Creative Commons 'BY' version 4.0 license
Abstract

Traditional routing protocols in mobile ad hoc networks (MANET) rely on routing tables which suffer from the scale-free and self-organizing nature of wireless networks. Routing protocols adopting destination-based routing tables introduce large overhead to maintain the routing tables in wireless networks. Many routing protocols cause flooding in updating and finding routes when topology changes. In information centric network (ICN), prior content routing approaches assume that the entire ICN use the same naming space for named data objects (NDO) and that routing tables list routes to NDOs or name prefixes, which incurs more overhead than routing to address ranges.

In this thesis we present novel approaches to build a new hierarchy for routing in computer communication networks which collaborates information dissemination in networks with publish-subscribe mechanisms, network storage, scalable routing and social networks.

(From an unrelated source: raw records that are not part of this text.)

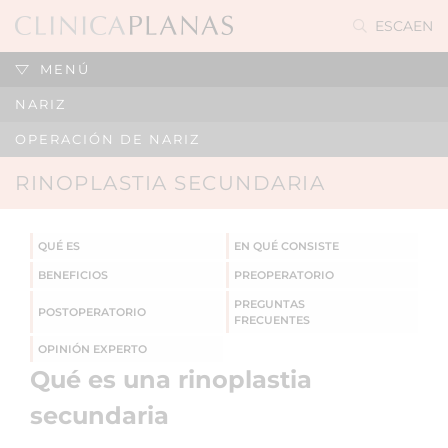
ES
CA
EN
MENÚ
NARIZ
OPERACIÓN DE NARIZ
RINOPLASTIA SECUNDARIA
QUÉ ES
EN QUÉ CONSISTE
BENEFICIOS
PREOPERATORIO
PREGUNTAS
POSTOPERATORIO
FRECUENTES
OPINIÓN EXPERTO
Qué es una rinoplastia
secundaria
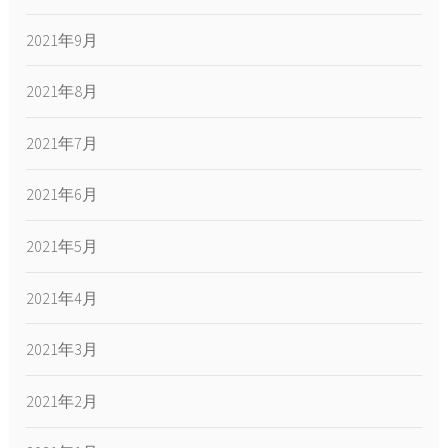
2021年9月
2021年8月
2021年7月
2021年6月
2021年5月
2021年4月
2021年3月
2021年2月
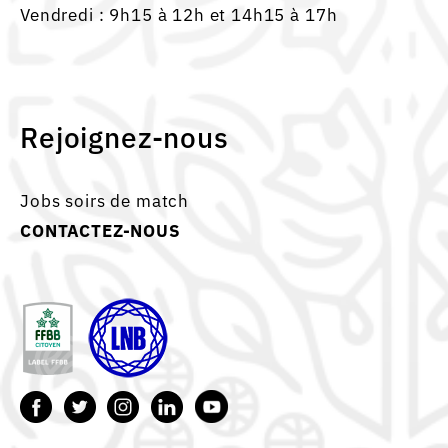
Vendredi : 9h15 à 12h et 14h15 à 17h
Rejoignez-nous
Jobs soirs de match
CONTACTEZ-NOUS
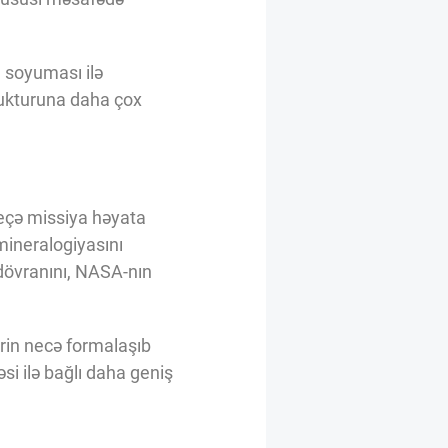
n soyuması ilə
trukturuna daha çox
neçə missiya həyata
 mineralogiyasını
dövranını, NASA-nın
ərin necə formalaşıb
si ilə bağlı daha geniş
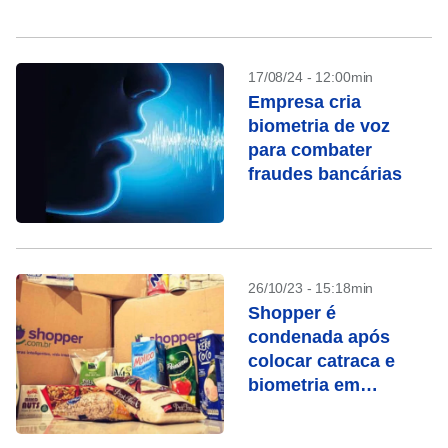
(TSE) coletou dados de órgãos...
17/08/24 - 12:00min
Empresa cria
biometria de voz
para combater
fraudes bancárias
26/10/23 - 15:18min
Shopper é
condenada após
colocar catraca e
biometria em
banheiro de
funcionários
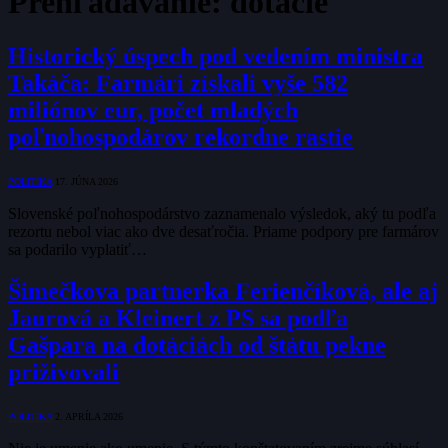
Prehľadávanie:
dotácie
Historický úspech pod vedením ministra
Takáča: Farmári získali vyše 582
miliónov eur, počet mladých
poľnohospodárov rekordne rastie
POLITIKA
17. JÚNA 2026
Slovenské poľnohospodárstvo zaznamenalo výsledok, aký tu podľa
rezortu nebol viac ako dve desaťročia. Priame podpory pre farmárov
sa podarilo vyplatiť…
Šimečkova partnerka Ferienčíková, ale aj
Jaurová a Kleinert z PS sa podľa
Gašpara na dotáciách od štátu pekne
priživovali
POLITIKA
2. APRÍLA 2026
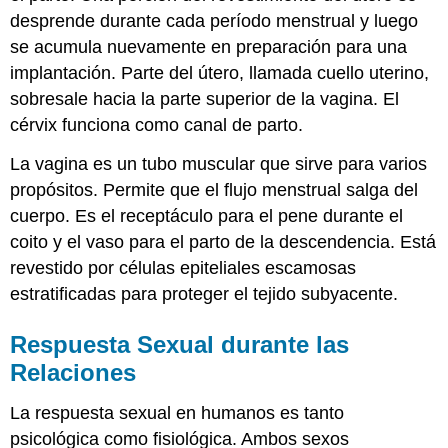
desprende durante cada período menstrual y luego
se acumula nuevamente en preparación para una
implantación. Parte del útero, llamada cuello uterino,
sobresale hacia la parte superior de la vagina. El
cérvix funciona como canal de parto.
La
vagina
es un tubo muscular que sirve para varios
propósitos. Permite que el flujo menstrual salga del
cuerpo. Es el receptáculo para el pene durante el
coito y el vaso para el parto de la descendencia. Está
revestido por células epiteliales escamosas
estratificadas para proteger el tejido subyacente.
Respuesta Sexual durante las
Relaciones
La respuesta sexual en humanos es tanto
psicológica como fisiológica. Ambos sexos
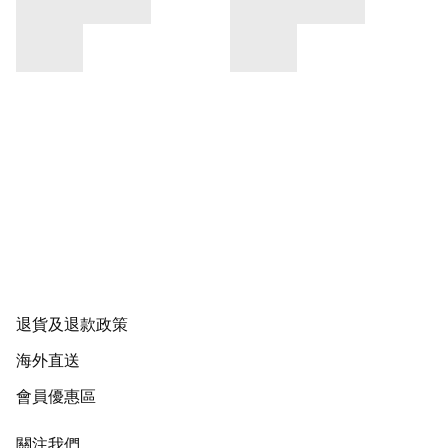
退貨及退款政策
海外直送
會員優惠區
關注我們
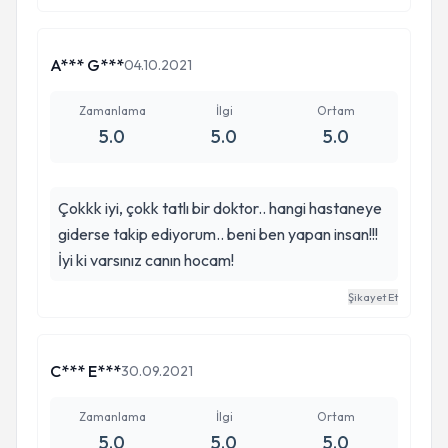
için. Samimiyeti, kabileyeti, anlayışı ve birikimi
beni çok etkiledi. Kendime getirdi, ilerletti ve
geliştirdi. Çok teşekkür ediyorum.
A*** G***
04.10.2021
Zamanlama
İlgi
Ortam
5.0
5.0
5.0
Çokkk iyi, çokk tatlı bir doktor.. hangi hastaneye
giderse takip ediyorum.. beni ben yapan insan!!!
İyi ki varsınız canın hocam!
Şikayet Et
C*** E***
30.09.2021
Zamanlama
İlgi
Ortam
5.0
5.0
5.0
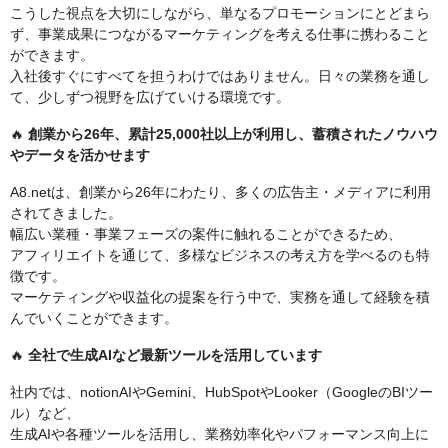
こうした視点を大切にしながら、単なるプロモーションにとどまら
ず、事業成果につながるマーケティングを考える仕事に携わること
ができます。
入社後すぐにすべてを担うわけではありません。日々の業務を通し
て、少しずつ視野を広げていける環境です。
🔥
創業から26年、累計25,000社以上が利用し、蓄積されたノウハウ
やデータを活かせます
A8.netは、創業から26年にわたり、多くの広告主・メディアに利用
されてきました。
幅広い業種・事業フェーズの案件に触れることができるため、
アフィリエイトを通じて、多様なビジネスの考え方を学べるのも特
徴です。
マーケティングや収益化の提案を行う中で、実務を通して経験を積
んでいくことができます。
🔥
全社で生成AIなど最新ツールを活用しています
社内では、notionAIやGemini、HubSpotやLooker（GoogleのBIツー
ル）など、
生成AIや各種ツールを活用し、業務効率化やパフォーマンス向上に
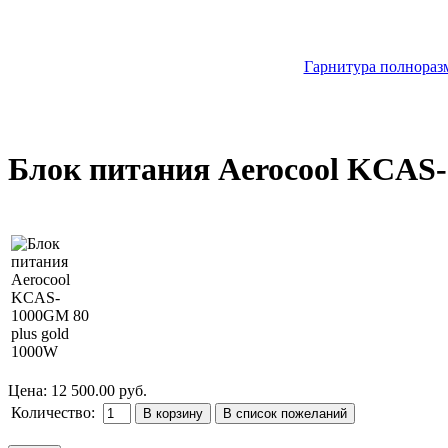
Гарнитура полноразм
Блок питания Aerocool KCAS-
Цена:
12 500.00 руб.
Количество:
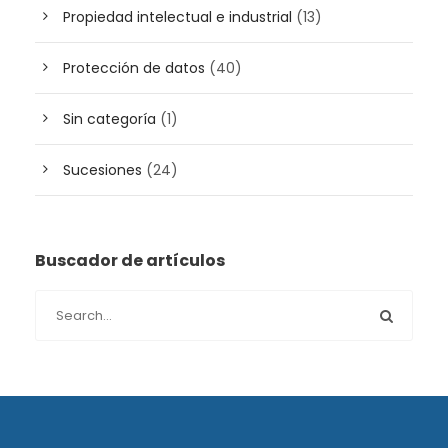
Propiedad intelectual e industrial
(13)
Protección de datos
(40)
Sin categoría
(1)
Sucesiones
(24)
Buscador de artículos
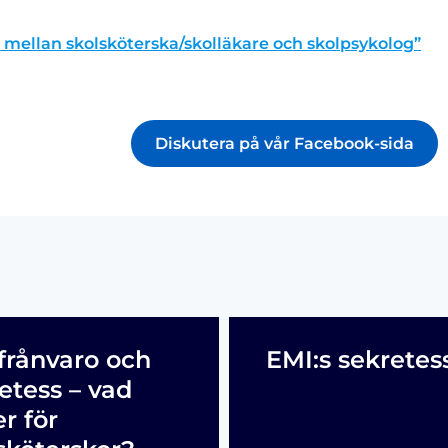
s mellan skolsköterska/skolläkare och skolpsykolog”
Diskutera på vår Facebook-sida
frånvaro och
EMI:s sekretes
etess – vad
er för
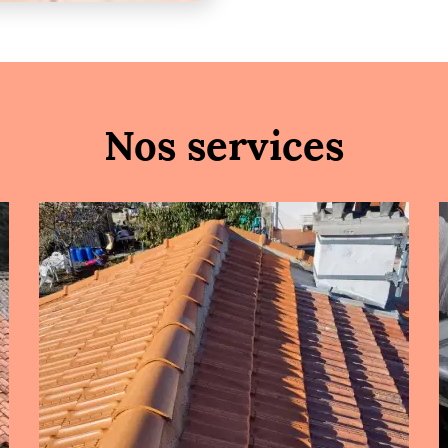
Nos services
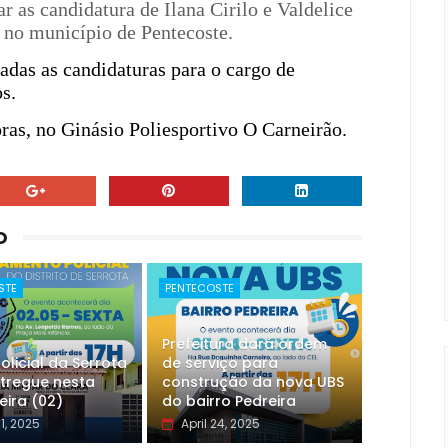
 as candidatura de Ilana Cirilo e Valdelice
e no município de Pentecoste.
das as candidaturas para o cargo de
s.
oras, no Ginásio Poliesportivo O Carneirão.
O
STE
PENTECOSTE
Prefeitura dará ordem
olicial da Serrota
de serviço para
tregue nesta
construção da nova UBS
eira (02)
do bairro Pedreira
1, 2025
April 24, 2025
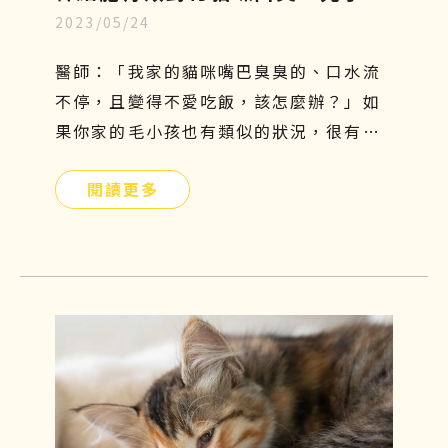
2023/05/24
成因、症狀和照顧，再探索治療新
知
醫師：「我家的貓咪嘴巴臭臭的、口水流
不停，且變得不愛吃飯，該怎麼辦？」如
果你家的毛小孩也有類似的狀況，很有可
能是貓咪口炎在作祟。口腔發炎會嚴重影
閱讀更多
響貓咪的食慾及健康，因此這個問題不能
太輕忽，需要及時預防和治療。本篇將帶
你們了解貓口炎原因、症狀及如何照護與
治療！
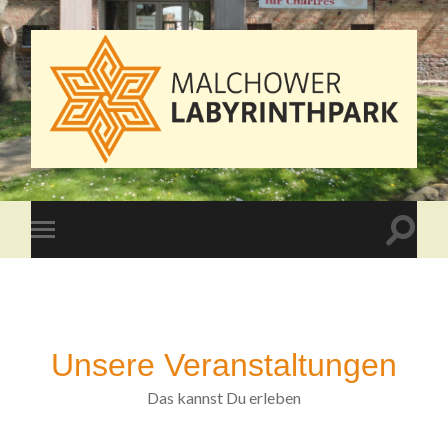
Malchower
Labyrinthpark
Suchfe
Mobile-
ein-/a
Menü
ein-/ausblenden
Unsere Veranstaltungen
Das kannst Du erleben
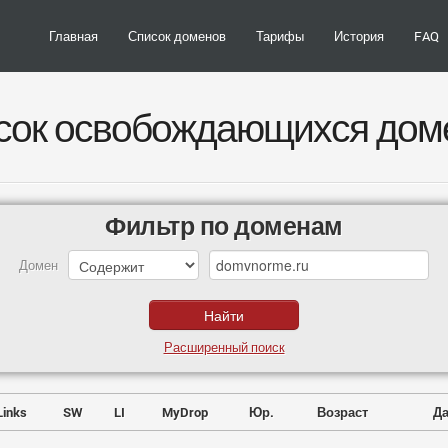
Главная
Список доменов
Тарифы
История
FAQ
сок освобождающихся дом
Фильтр по доменам
Домен
Расширенный поиск
Links
SW
LI
MyDrop
Юр.
Возраст
Да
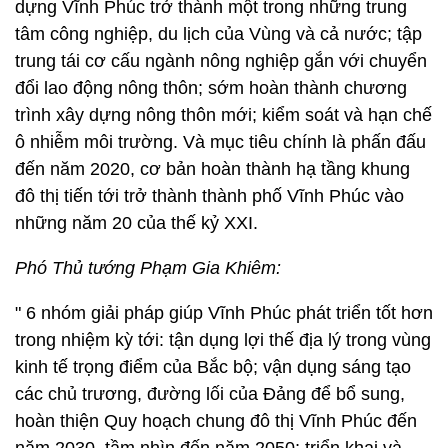
dựng Vĩnh Phúc trở thành một trong những trung
tâm công nghiệp, du lịch của Vùng và cả nước; tập
trung tái cơ cấu ngành nông nghiệp gắn với chuyển
đổi lao động nông thôn; sớm hoàn thành chương
trình xây dựng nông thôn mới; kiểm soát và hạn chế
ô nhiễm môi trường. Và mục tiêu chính là phấn đấu
đến năm 2020, cơ bản hoàn thành hạ tầng khung
đô thị tiến tới trở thành thành phố Vĩnh Phúc vào
những năm 20 của thế kỷ XXI.
Phó Thủ tướng Phạm Gia Khiêm:
" 6 nhóm giải pháp giúp Vĩnh Phúc phát triển tốt hơn
trong nhiệm kỳ tới: tận dụng lợi thế địa lý trong vùng
kinh tế trọng điểm của Bắc bộ; vận dụng sáng tạo
các chủ trương, đường lối của Đảng để bổ sung,
hoàn thiện Quy hoạch chung đô thị Vĩnh Phúc đến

We propose a few hierarchical, scale-free routing schemes which scale well with network size. In contrast to prior approaches to disseminate information through wireless networks over routing tables, our approaches exploit the social plane exiting in the wireless network to improve the efficiency to deliver information and eliminates the use of destination-based routing tables. In addition, different from prior works in adopting social networks into wireless networks that focus on physical aspects of connectivity over time, our approaches emphasize on the underlying social information among the wireless networks to analyze nodes potential delivery capability and efficiently utilize network storage resources. We also design novel use of Dominating Sets for improving the problems of broadcasting, information query and storage, topology management, and routing in MANETs and ICNs. Our new approaches allow distance-vector routing to scale by integrating it with adaptive publish-subscribe mechanisms. We propose to apply our approaches to address the existing issues of flooding, scale-free, routing efficiency, and routing table maintenance overhead that are faced by computer communication networks that use traditional routing tables for information dissemination.